11. Details of non-compliance by the company
No penalties have been imposed by FSA or MSX or any other statutory bodies on the company during
the year 2023-24
12. Market price data
The performance of the Company’s share price during the financial year ended 31 March 2024 against
MSX Index is shown below:
The above information has been prepared using month-end closing rates.
The monthly high and low share price of the company during the financial year ended 31 st March 2024
was as under:
13. Distribution of Shares
The shareholding pattern as on 31 March 2022 is as given below:
Distribution | No of Shareholders | % of Shareholders | No of Shares | %of No. of Shares | |
1 to 50,000 | 1530 | 84% | 12,462,088 | 6% | |
50,001 to 100,000 | 115 | 6% | 8,318,945 | 4% | |
100,001 to 200,000 | 75 | 4% | 10,478,781 | 5% | |
200,001 to 500,000 | 61 | 3% | 18,240,440 | 9% | |
500,001 & Above | 48 | 3% | 156,499,746 | 76% | |
Grand Total | 1829 | 100% | 206,000,000 | 100% |
The Company does not have any foreign Global Depository Receipts (GDR) / American Depository
Receipts (ADR) / Warrants or any other instrument of any type issued to public or institutional
investors or any other class of investors.
14. Corporate Social Responsibility (CSR)
Al Anwar Investments SAOG is committed to support the society and environment. During the year,
company has contributed OMR 10,000.
15. Professional profile of the statutory auditor
BDO LLC, the statutory auditors of the Company, have been operating in the Sultanate of Oman since 1976. BDO LLC is an independent and legally distinct member firm of BDO International Limited. BDO, one of the leading professional services firms, providing industry focused Assurance, Tax and Advisory services, has over 111,000 employees working in a global network of 1,800 offices situated in 164 countries and territories.

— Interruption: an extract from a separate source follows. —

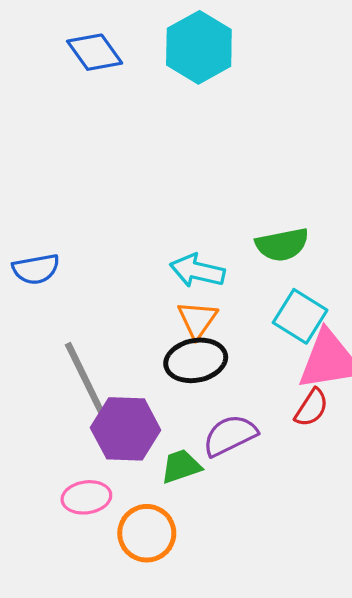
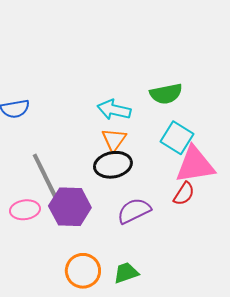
green trapezoid: (181, 466) -> (126, 273), moved
pink ellipse: (86, 497) -> (25, 210), moved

BDO LLC is accredited by the Financial Services Authority to audit publicly listed joint stock companies (SAOGs) in Oman. The fees for auditing the financial statements for the year ended March 31, 2024 and the report on compliance with the corporate governance law amounted to OMR 8,000.
16. Internal auditor
Company has a full time qualified and experienced Internal Auditor who works under the supervision
of the Audit Committee. External quality assessment of the Internal Audit Unit (IAU) has been carried
out during the year and we are glad to inform that their overall assessment is that the activities of IAU
“Generally Conforms” with the Standards and the Code of Ethics as per guidelines issued by The
Institute of Internal Auditors (IIA).
17. Specific areas of non-compliance with the provisions of corporate governance and reasons
This report is prepared in compliance with the Code of Corporate Governance and covers all the items
specified in Annexures 3 of code of Corporate Governance issued in July, 2015 and updated in
December, 2016.
18. Acknowledgement by Board of Directors
The Board of Directors is responsible for the preparation of the financial statements in accordance
with the applicable standards and rules.
There are no material things that effect the continuation of the Company and its ability to continue its
operations during the next financial year.

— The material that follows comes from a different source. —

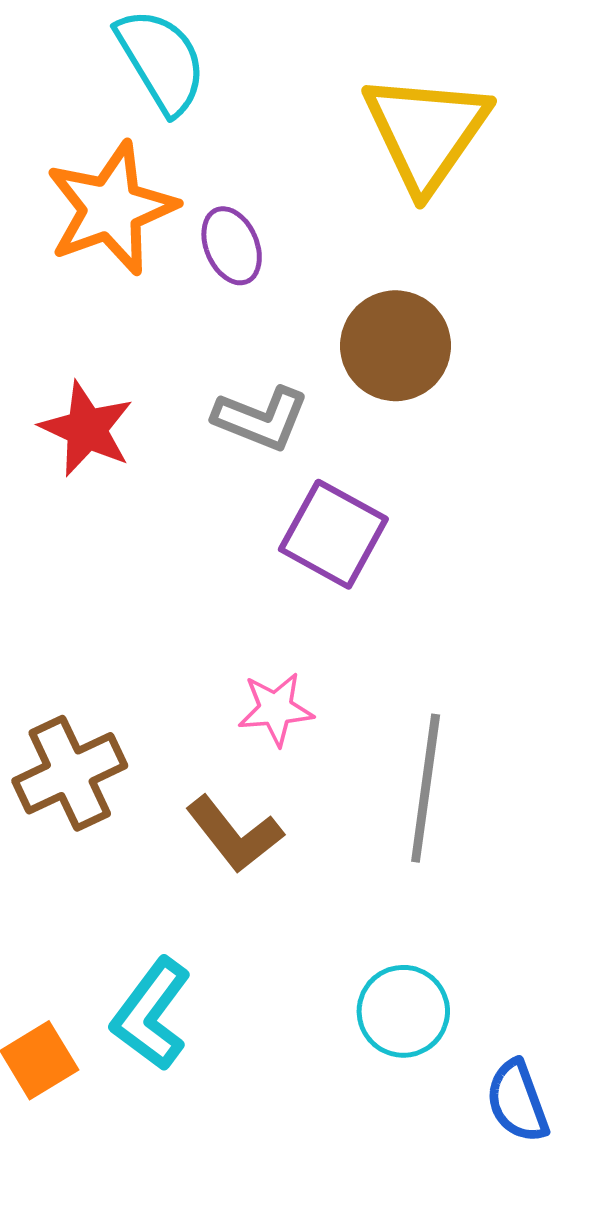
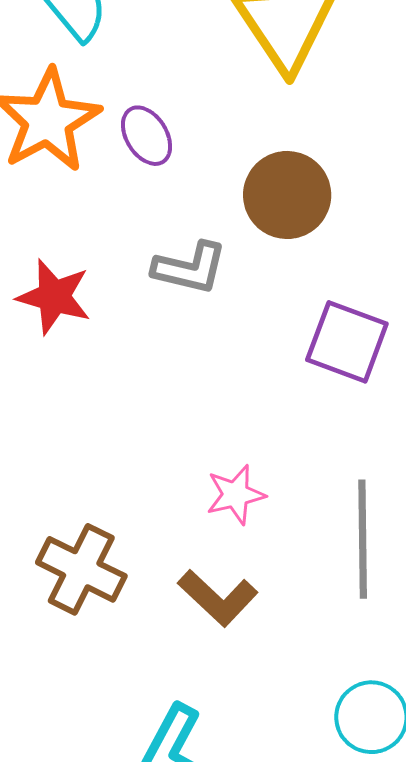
purple square: (333, 534) -> (347, 342), moved
brown cross: (70, 773) -> (81, 569), turned -30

The Board of Directors, through the Audit Committee’s consideration of the results of the internal
audit work and discussions with the external auditors, together with their examination of periodic
management information and discussions with the management, have reviewed the operation of
internal controls during the year ended 31 March 2024. The Board of Directors has concluded based
on this those internal controls operated effectively throughout the year.